Кажется, впервые с момента смерти нашего отца я испытывал такую скорбь. Мы привыкли относиться к Микеле как к старшему товарищу, невольно видя в нем защитника и ища у него поддержку в трудные моменты. Теперь его не стало, и это довершило мрачную цепь обрушившихся на нас потерь. Идя за Асторе мимо стонущих от боли людей, через запахи пота, крови и смерти, я чувствовал, как обрывается последняя нить, связывавшая нас с детством.
Фаэнца продержалась еще три долгих дня, ставших для нас настоящим кошмаром. Мы почти ничего не ели, охваченные лихорадочным возбуждением неотвратимо приближающейся гибели, и едва держались на ногах. Город был почти разрушен, ямы от пушечных ядер изрыли улицы, повсюду громоздились завалы из обгорелых досок, черепицы и камней. Люди, похожие на живые скелеты, бродили среди развалин, собирая уцелевшее добро, а измученные солдаты падали от усталости прямо на улицах. Помня обещание Асторе, многие решили покинуть город, и стражники открыли для беглецов ворота. Мы не знали, что с ними сталось, но надеялись, что их участь будет лучше нашей.
Поздним вечером третьего дня я пришел в спальню Асторе. Он лежал в безучастном оцепенении, сложив руки на груди, и даже не взглянул на меня, когда я вошел. Я сел на край постели и протянул руку, коснувшись его щеки.
– Братишка...
– Все кончено, Оттавиано. – Его голос звучал глухо и страшно. – Я намерен сдаться.
– Асторе. – Мое сердце подпрыгнуло, сжимаясь от жалости и ужасного предчувствия. – У нас нет выбора. Говорят, иногда победители бывают великодушными...
– Не Чезаре Борджиа. – Он по-прежнему не смотрел на меня. – Мы сопротивлялись так долго и отчаянно, что он наверняка разозлен. Я не боюсь смерти, но не перенесу унижения.

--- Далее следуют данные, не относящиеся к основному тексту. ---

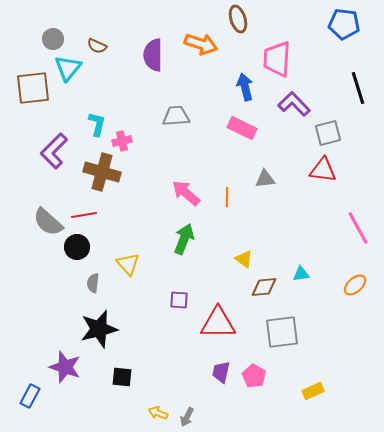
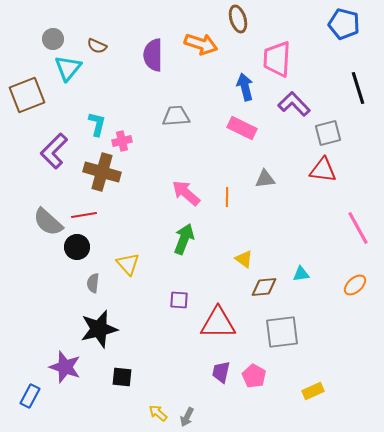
blue pentagon at (344, 24): rotated 8 degrees clockwise
brown square at (33, 88): moved 6 px left, 7 px down; rotated 15 degrees counterclockwise
yellow arrow at (158, 413): rotated 18 degrees clockwise
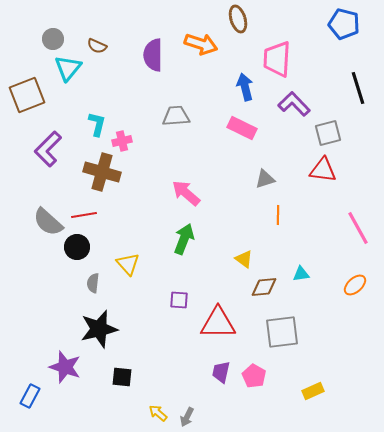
purple L-shape at (54, 151): moved 6 px left, 2 px up
gray triangle at (265, 179): rotated 10 degrees counterclockwise
orange line at (227, 197): moved 51 px right, 18 px down
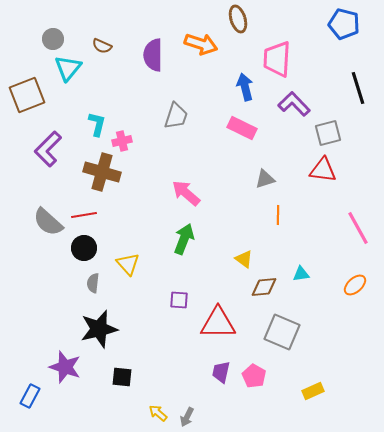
brown semicircle at (97, 46): moved 5 px right
gray trapezoid at (176, 116): rotated 112 degrees clockwise
black circle at (77, 247): moved 7 px right, 1 px down
gray square at (282, 332): rotated 30 degrees clockwise
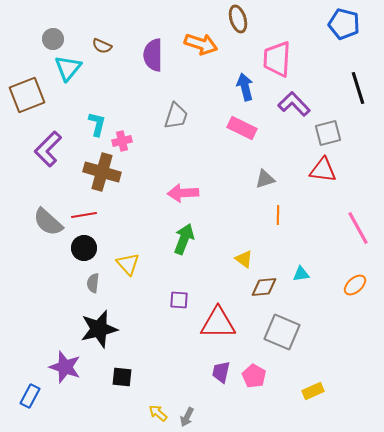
pink arrow at (186, 193): moved 3 px left; rotated 44 degrees counterclockwise
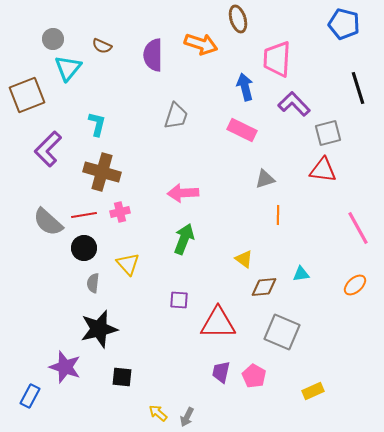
pink rectangle at (242, 128): moved 2 px down
pink cross at (122, 141): moved 2 px left, 71 px down
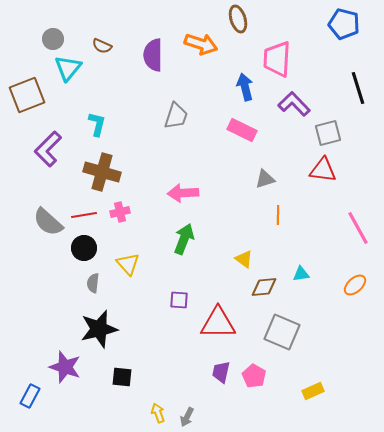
yellow arrow at (158, 413): rotated 30 degrees clockwise
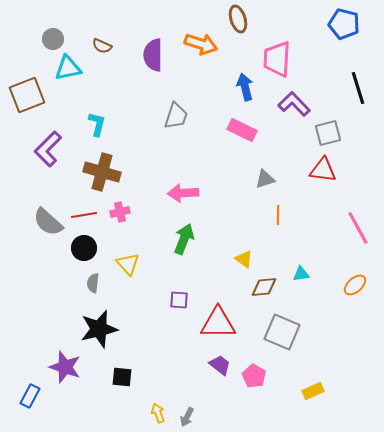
cyan triangle at (68, 68): rotated 40 degrees clockwise
purple trapezoid at (221, 372): moved 1 px left, 7 px up; rotated 115 degrees clockwise
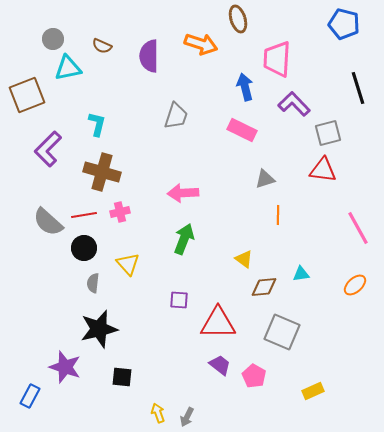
purple semicircle at (153, 55): moved 4 px left, 1 px down
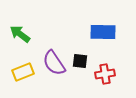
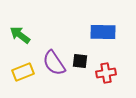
green arrow: moved 1 px down
red cross: moved 1 px right, 1 px up
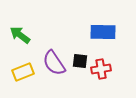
red cross: moved 5 px left, 4 px up
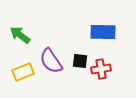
purple semicircle: moved 3 px left, 2 px up
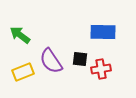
black square: moved 2 px up
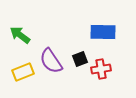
black square: rotated 28 degrees counterclockwise
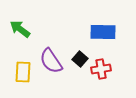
green arrow: moved 6 px up
black square: rotated 28 degrees counterclockwise
yellow rectangle: rotated 65 degrees counterclockwise
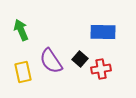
green arrow: moved 1 px right, 1 px down; rotated 30 degrees clockwise
yellow rectangle: rotated 15 degrees counterclockwise
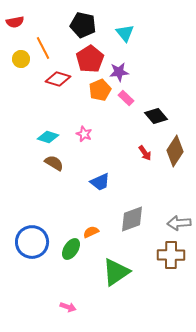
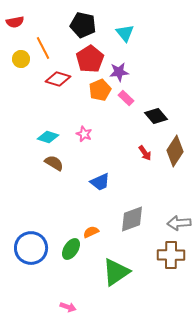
blue circle: moved 1 px left, 6 px down
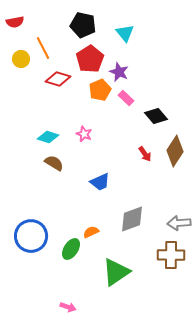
purple star: rotated 30 degrees clockwise
red arrow: moved 1 px down
blue circle: moved 12 px up
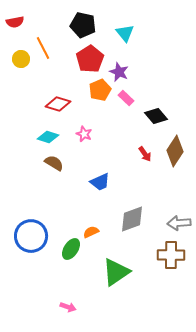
red diamond: moved 25 px down
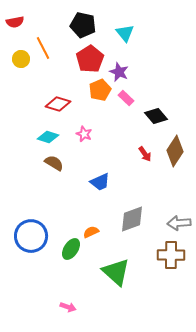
green triangle: rotated 44 degrees counterclockwise
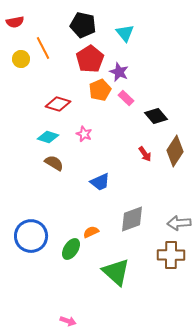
pink arrow: moved 14 px down
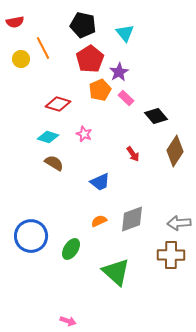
purple star: rotated 18 degrees clockwise
red arrow: moved 12 px left
orange semicircle: moved 8 px right, 11 px up
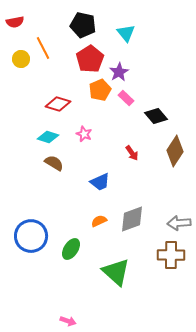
cyan triangle: moved 1 px right
red arrow: moved 1 px left, 1 px up
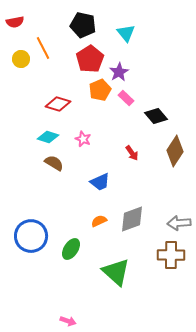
pink star: moved 1 px left, 5 px down
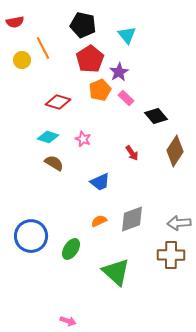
cyan triangle: moved 1 px right, 2 px down
yellow circle: moved 1 px right, 1 px down
red diamond: moved 2 px up
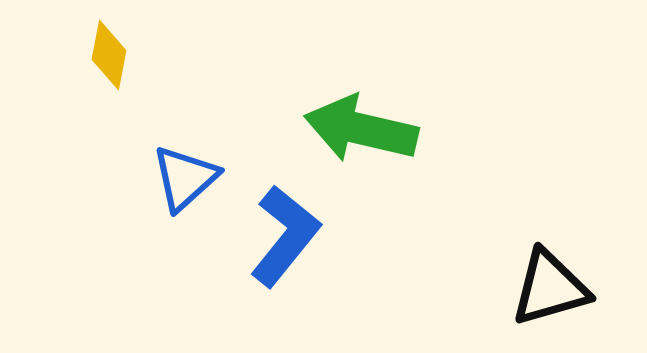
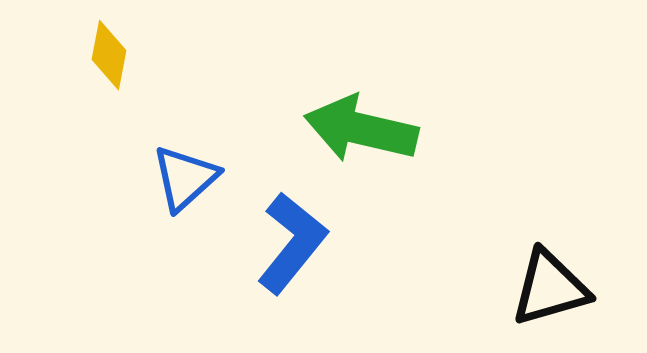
blue L-shape: moved 7 px right, 7 px down
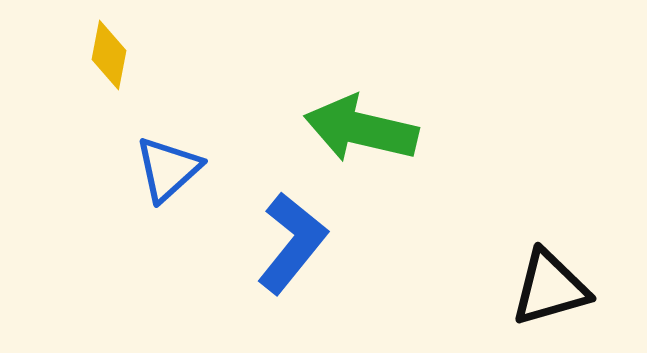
blue triangle: moved 17 px left, 9 px up
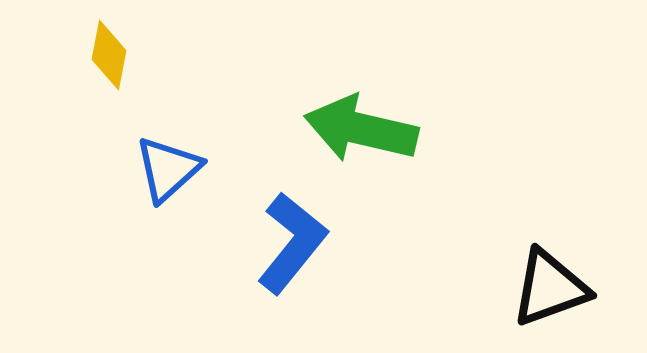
black triangle: rotated 4 degrees counterclockwise
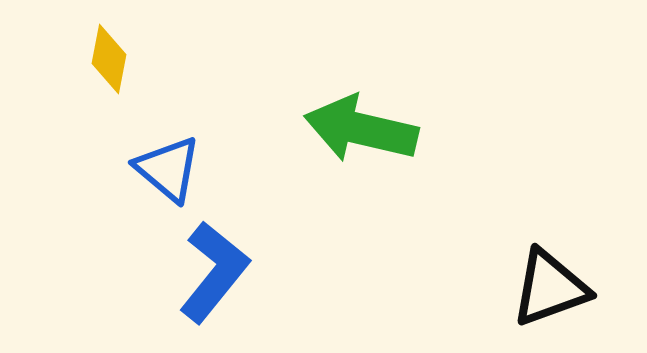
yellow diamond: moved 4 px down
blue triangle: rotated 38 degrees counterclockwise
blue L-shape: moved 78 px left, 29 px down
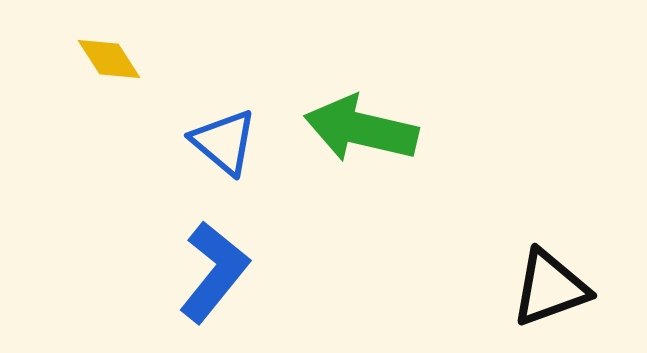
yellow diamond: rotated 44 degrees counterclockwise
blue triangle: moved 56 px right, 27 px up
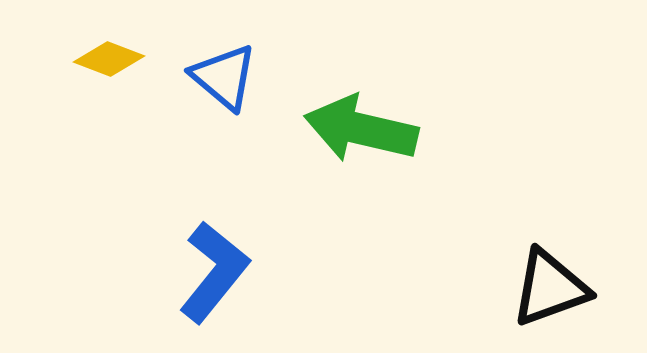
yellow diamond: rotated 36 degrees counterclockwise
blue triangle: moved 65 px up
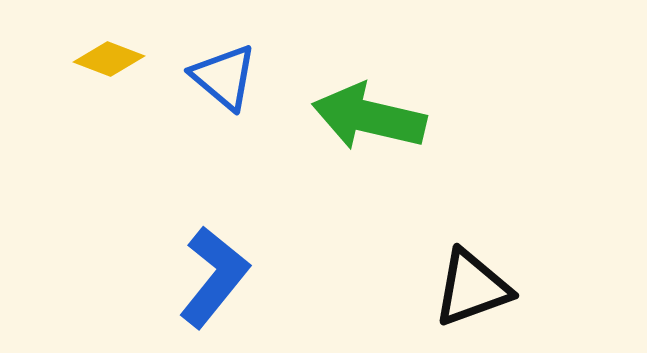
green arrow: moved 8 px right, 12 px up
blue L-shape: moved 5 px down
black triangle: moved 78 px left
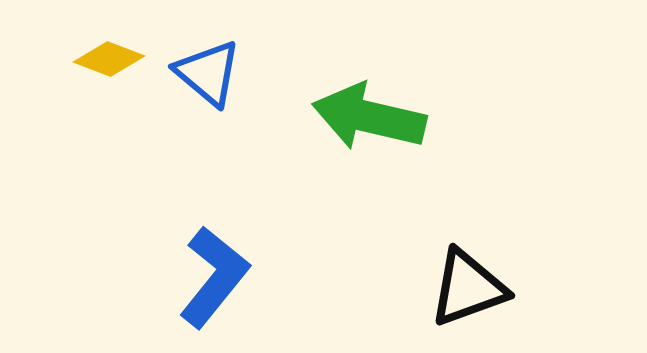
blue triangle: moved 16 px left, 4 px up
black triangle: moved 4 px left
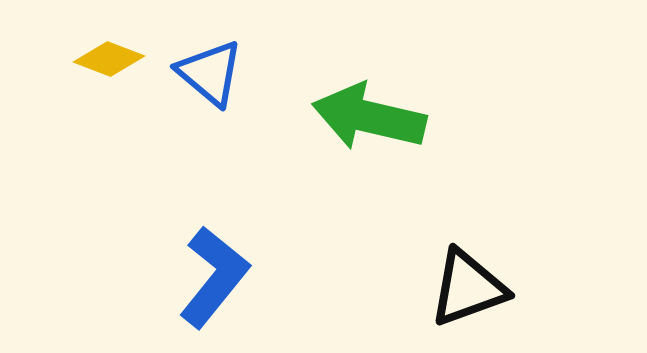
blue triangle: moved 2 px right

– Мы должны сдаться и потребовать в обмен, чтобы он не причинил вреда жителям, а нам гарантировал неприкосновенность, – твердо сказал я. – Завтра мы обсудим это с советниками. Уверен, нам удастся выбить из Валентино хорошие условия сдачи.
Он не ответил. Я обнял его, поразившись хрупкости его изможденного тела, и стал покрывать поцелуями его лицо, убеждая не отчаиваться и клянясь в верности и любви. Мой дорогой мальчик, для нас обоих настало время самого тяжелого испытания...
Утром городской совет единодушно поддержал решение Асторе сдать город герцогу Валентино. В Фаэнце не осталось тех, кто мог бы еще сопротивляться врагу. Браччано, постаревший, осунувшийся, говорил за всех, опустив голову и стараясь не смотреть на нас с Асторе.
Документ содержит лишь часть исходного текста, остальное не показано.